Exact copies of all the lines below are required, with the pictures omitted.

### Material shown
- - -
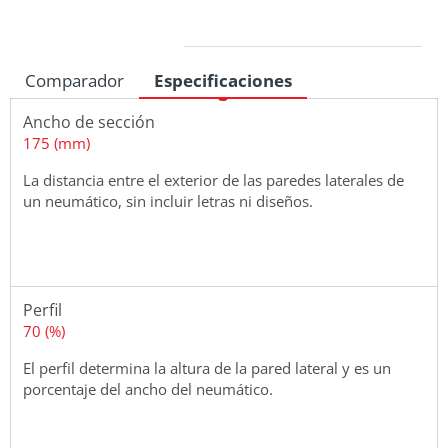
Medidas
Comparador
Especificaciones
Ancho de sección
175 (mm)
La distancia entre el exterior de las paredes laterales de
un neumático, sin incluir letras ni diseños.
Perfil
70 (%)
El perfil determina la altura de la pared lateral y es un
porcentaje del ancho del neumático.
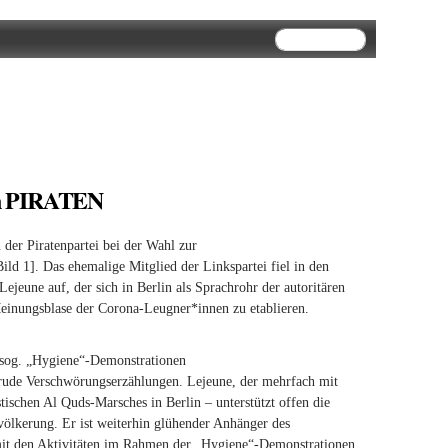
Suchformular
Suche
en PIRATEN
er Piratenpartei bei der Wahl zur
d 1]. Das ehemalige Mitglied der Linkspartei fiel in den
ejeune auf, der sich in Berlin als Sprachrohr der autoritären
 Meinungsblase der Corona-Leugner*innen zu etablieren.
s sog. „Hygiene“-Demonstrationen
 krude Verschwörungserzählungen. Lejeune, der mehrfach mit
stischen Al Quds-Marsches in Berlin – unterstützt offen die
ölkerung. Er ist weiterhin glühender Anhänger des
 mit den Aktivitäten im Rahmen der „Hygiene“-Demonstrationen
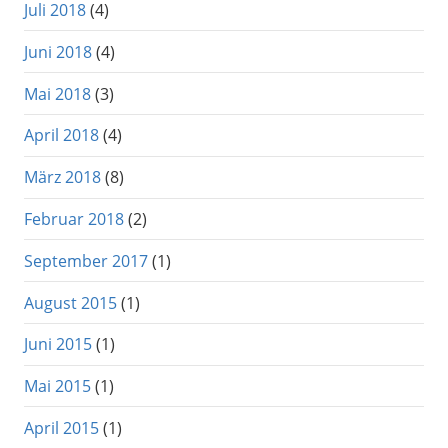
Juli 2018
(4)
Juni 2018
(4)
Mai 2018
(3)
April 2018
(4)
März 2018
(8)
Februar 2018
(2)
September 2017
(1)
August 2015
(1)
Juni 2015
(1)
Mai 2015
(1)
April 2015
(1)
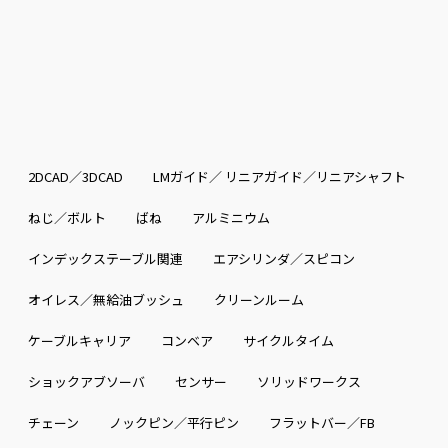
2DCAD／3DCAD
LMガイド／ リニアガイド／リニアシャフト
ねじ／ボルト
ばね
アルミニウム
インデックステーブル関連
エアシリンダ／スピコン
オイレス／無給油ブッシュ
クリーンルーム
ケーブルキャリア
コンベア
サイクルタイム
ショックアブソーバ
センサー
ソリッドワークス
チェーン
ノックピン／平行ピン
フラットバー／FB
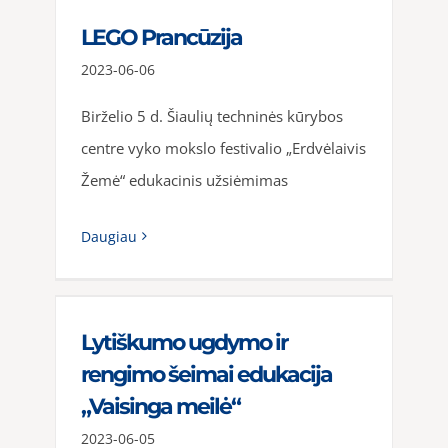
LEGO Prancūzija
2023-06-06
Birželio 5 d. Šiaulių techninės kūrybos
centre vyko mokslo festivalio „Erdvėlaivis
Žemė“ edukacinis užsiėmimas
Daugiau
Lytiškumo ugdymo ir
rengimo šeimai edukacija
„Vaisinga meilė“
2023-06-05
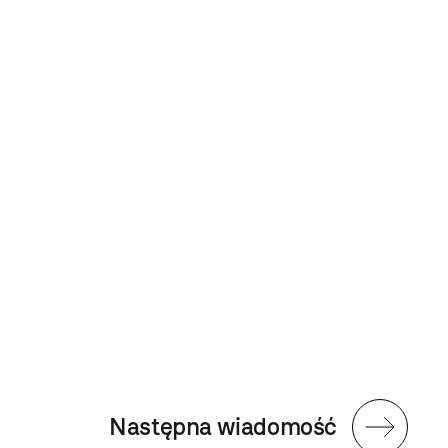
Następna wiadomość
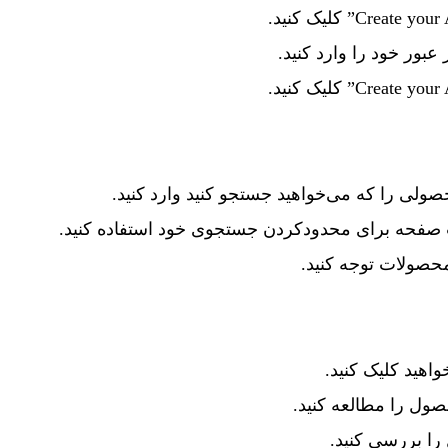
عبور خود را وارد کنید.
صولی را که می‌خواهید جستجو کنید وارد کنید.
صفحه برای محدودکردن جستجوی خود استفاده کنید.
محصولات توجه کنید.
هید کلیک کنید.
ول را مطالعه کنید.
ا بررسی کنید.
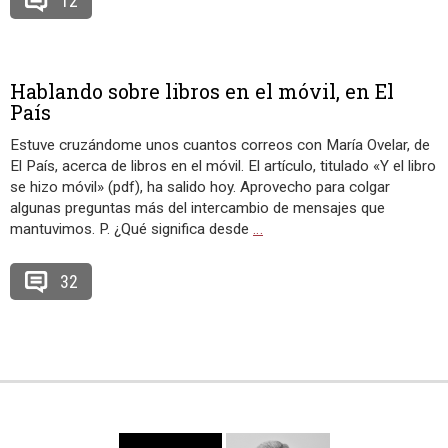
12
Hablando sobre libros en el móvil, en El
País
Estuve cruzándome unos cuantos correos con María Ovelar, de
El País, acerca de libros en el móvil. El artículo, titulado «Y el libro
se hizo móvil» (pdf), ha salido hoy. Aprovecho para colgar
algunas preguntas más del intercambio de mensajes que
mantuvimos. P. ¿Qué significa desde
…
32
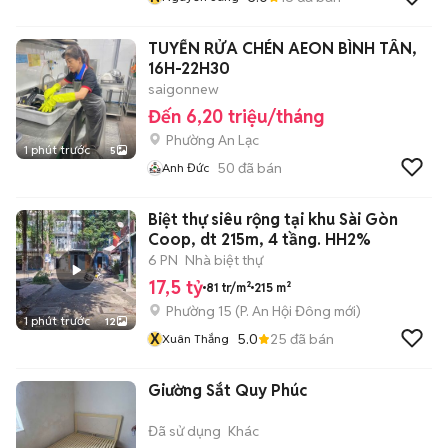
TUYỂN RỬA CHÉN AEON BÌNH TÂN,
16H-22H30
saigonnew
Đến 6,20 triệu/tháng
Phường An Lạc
1 phút trước
5
50
đã bán
Anh Đức
Biệt thự siêu rộng tại khu Sài Gòn
Coop, dt 215m, 4 tầng. HH2%
6 PN
Nhà biệt thự
17,5 tỷ
81 tr/m²
215 m²
Phường 15
(
P. An Hội Đông
mới)
1 phút trước
12
X
5.0
25
đã bán
Xuân Thắng
Giường Sắt Quy Phúc
Đã sử dụng
Khác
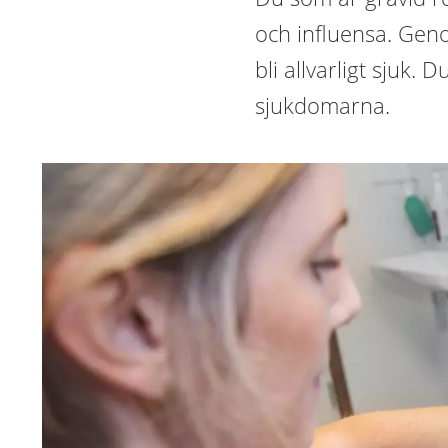
och influensa. Geno
bli allvarligt sjuk.
sjukdomarna.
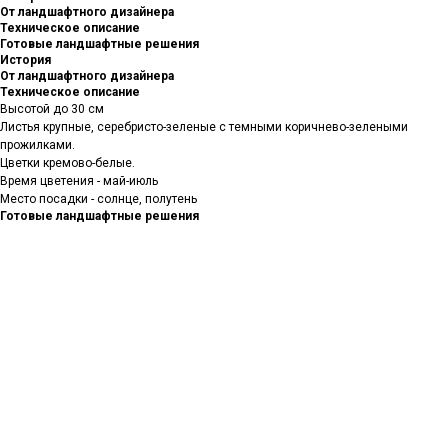
От ландшафтного дизайнера
Техническое описание
Готовые ландшафтные решения
История
От ландшафтного дизайнера
Техническое описание
Высотой до 30 см
Листья крупные, серебристо-зеленые с темными коричнево-зелеными
прожилками.
Цветки кремово-белые.
Время цветения - май-июль
Место посадки - солнце, полутень
Готовые ландшафтные решения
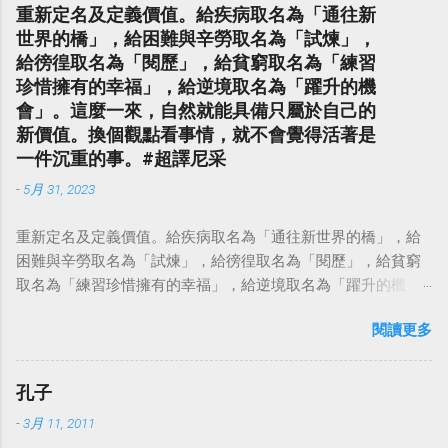
重新定名及定義價值。給疾病取名為「通往新
世界的橋」，給困難與辛勞取名為「試煉」，
給徬徨取名為「閱歷」，給貧窮取名為「練習
珍惜擁有的幸福」，給逆境取名為「躍升的機
會」。這麼一來，自然就能具備只屬於自己的
新價值。換個觀點看事情，就不會覺得活著是
一件沉重的事。#超譯尼采
-
5月 31, 2023
重新定名及定義價值。給疾病取名為「通往新世界的橋」，給
困難與辛勞取名為「試煉」，給徬徨取名為「閱歷」，給貧窮
取名為「練習珍惜擁有的幸福」，給逆境取名為「躍升的機
會」。這麼一來，自然就能具備只屬於自己的新價值。換個觀
閱讀更多
點看事情，就不會覺得活著是一件沉重的事。#超譯尼采 — 中
華名言 - Chinese Quotes (@chinese_quotes) May 23, 2023
孔子
-
3月 11, 2011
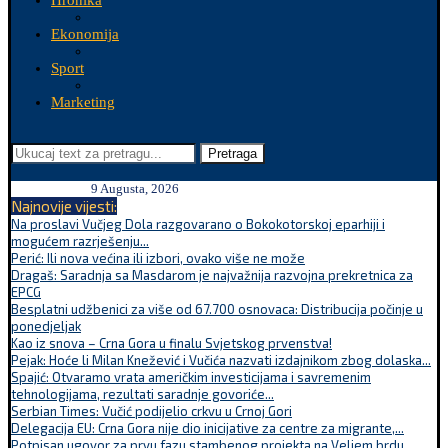
Hronika
Ekonomija
Sport
Marketing
Pretraga
9 Augusta, 2026
Najnovije vijesti:
Na proslavi Vučjeg Dola razgovarano o Bokokotorskoj eparhiji i
mogućem razrješenju...
Perić: Ili nova većina ili izbori, ovako više ne može
Dragaš: Saradnja sa Masdarom je najvažnija razvojna prekretnica za
EPCG
Besplatni udžbenici za više od 67.700 osnovaca: Distribucija počinje u
ponedjeljak
Kao iz snova – Crna Gora u finalu Svjetskog prvenstva!
Pejak: Hoće li Milan Knežević i Vučića nazvati izdajnikom zbog dolaska...
Spajić: Otvaramo vrata američkim investicijama i savremenim
tehnologijama, rezultati saradnje govoriće...
Serbian Times: Vučić podijelio crkvu u Crnoj Gori
Delegacija EU: Crna Gora nije dio inicijative za centre za migrante,...
Potpisan ugovor za prvu fazu stambenog projekta na Veljem brdu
- - -
### Task solution
Medidas
Comparador
Especificaciones
Ancho de sección
175 (mm)
La distancia entre el exterior de las paredes laterales de
un neumático, sin incluir letras ni diseños.
Perfil
70 (%)
El perfil determina la altura de la pared lateral y es un
porcentaje del ancho del neumático.
Suchformular
Suche
en PIRATEN
er Piratenpartei bei der Wahl zur
d 1]. Das ehemalige Mitglied der Linkspartei fiel in den
ejeune auf, der sich in Berlin als Sprachrohr der autoritären
 Meinungsblase der Corona-Leugner*innen zu etablieren.
s sog. „Hygiene“-Demonstrationen
 krude Verschwörungserzählungen. Lejeune, der mehrfach mit
stischen Al Quds-Marsches in Berlin – unterstützt offen die
ölkerung. Er ist weiterhin glühender Anhänger des
 mit den Aktivitäten im Rahmen der „Hygiene“-Demonstrationen
Juli 2018
(4)
Juni 2018
(4)
Mai 2018
(3)
April 2018
(4)
März 2018
(8)
Februar 2018
(2)
September 2017
(1)
August 2015
(1)
Juni 2015
(1)
Mai 2015
(1)
April 2015
(1)
2DCAD／3DCAD
LMガイド／ リニアガイド／リニアシャフト
ねじ／ボルト
ばね
アルミニウム
インデックステーブル関連
エアシリンダ／スピコン
オイレス／無給油ブッシュ
クリーンルーム
ケーブルキャリア
コンベア
サイクルタイム
ショックアブソーバ
センサー
ソリッドワークス
チェーン
ノックピン／平行ピン
フラットバー／FB
LEGO Prancūzija
2023-06-06
Birželio 5 d. Šiaulių techninės kūrybos
centre vyko mokslo festivalio „Erdvėlaivis
Žemė“ edukacinis užsiėmimas
Daugiau
Lytiškumo ugdymo ir
rengimo šeimai edukacija
„Vaisinga meilė“
2023-06-05
Następna wiadomość
عبور خود را وارد کنید.
صولی را که می‌خواهید جستجو کنید وارد کنید.
صفحه برای محدودکردن جستجوی خود استفاده کنید.
محصولات توجه کنید.
هید کلیک کنید.
ول را مطالعه کنید.
ا بررسی کنید.
12
Hablando sobre libros en el móvil, en El
País
Estuve cruzándome unos cuantos correos con María Ovelar, de
El País, acerca de libros en el móvil. El artículo, titulado «Y el libro
se hizo móvil» (pdf), ha salido hoy. Aprovecho para colgar
algunas preguntas más del intercambio de mensajes que
mantuvimos. P. ¿Qué significa desde
…
32
TUYỂN RỬA CHÉN AEON BÌNH TÂN,
16H-22H30
saigonnew
Đến 6,20 triệu/tháng
Phường An Lạc
1 phút trước
5
50
đã bán
Anh Đức
Biệt thự siêu rộng tại khu Sài Gòn
Coop, dt 215m, 4 tầng. HH2%
6 PN
Nhà biệt thự
17,5 tỷ
81 tr/m²
215 m²
Phường 15
(
P. An Hội Đông
mới)
1 phút trước
12
X
5.0
25
đã bán
Xuân Thắng
Giường Sắt Quy Phúc
Đã sử dụng
Khác
och influensa. Geno
bli allvarligt sjuk.
sjukdomarna.
От ландшафтного дизайнера
Техническое описание
Готовые ландшафтные решения
История
От ландшафтного дизайнера
Техническое описание
Высотой до 30 см
Листья крупные, серебристо-зеленые с темными коричнево-зелеными
прожилками.
Цветки кремово-белые.
Время цветения - май-июль
Место посадки - солнце, полутень
Готовые ландшафтные решения
重新定名及定義價值。給疾病取名為「通往新
世界的橋」，給困難與辛勞取名為「試煉」，
給徬徨取名為「閱歷」，給貧窮取名為「練習
珍惜擁有的幸福」，給逆境取名為「躍升的機
會」。這麼一來，自然就能具備只屬於自己的
新價值。換個觀點看事情，就不會覺得活著是
一件沉重的事。#超譯尼采
-
5月 31, 2023
重新定名及定義價值。給疾病取名為「通往新世界的橋」，給
困難與辛勞取名為「試煉」，給徬徨取名為「閱歷」，給貧窮
取名為「練習珍惜擁有的幸福」，給逆境取名為「躍升的機
會」。這麼一來，自然就能具備只屬於自己的新價值。換個觀
閱讀更多
點看事情，就不會覺得活著是一件沉重的事。#超譯尼采 — 中
華名言 - Chinese Quotes (@chinese_quotes) May 23, 2023
孔子
-
3月 11, 2011
Hronika
Ekonomija
Sport
Marketing
Pretraga
9 Augusta, 2026
Najnovije vijesti:
Na proslavi Vučjeg Dola razgovarano o Bokokotorskoj eparhiji i
mogućem razrješenju...
Perić: Ili nova većina ili izbori, ovako više ne može
Dragaš: Saradnja sa Masdarom je najvažnija razvojna prekretnica za
EPCG
Besplatni udžbenici za više od 67.700 osnovaca: Distribucija počinje u
ponedjeljak
Kao iz snova – Crna Gora u finalu Svjetskog prvenstva!
Pejak: Hoće li Milan Knežević i Vučića nazvati izdajnikom zbog dolaska...
Spajić: Otvaramo vrata američkim investicijama i savremenim
tehnologijama, rezultati saradnje govoriće...
Serbian Times: Vučić podijelio crkvu u Crnoj Gori
Delegacija EU: Crna Gora nije dio inicijative za centre za migrante,...
Potpisan ugovor za prvu fazu stambenog projekta na Veljem brdu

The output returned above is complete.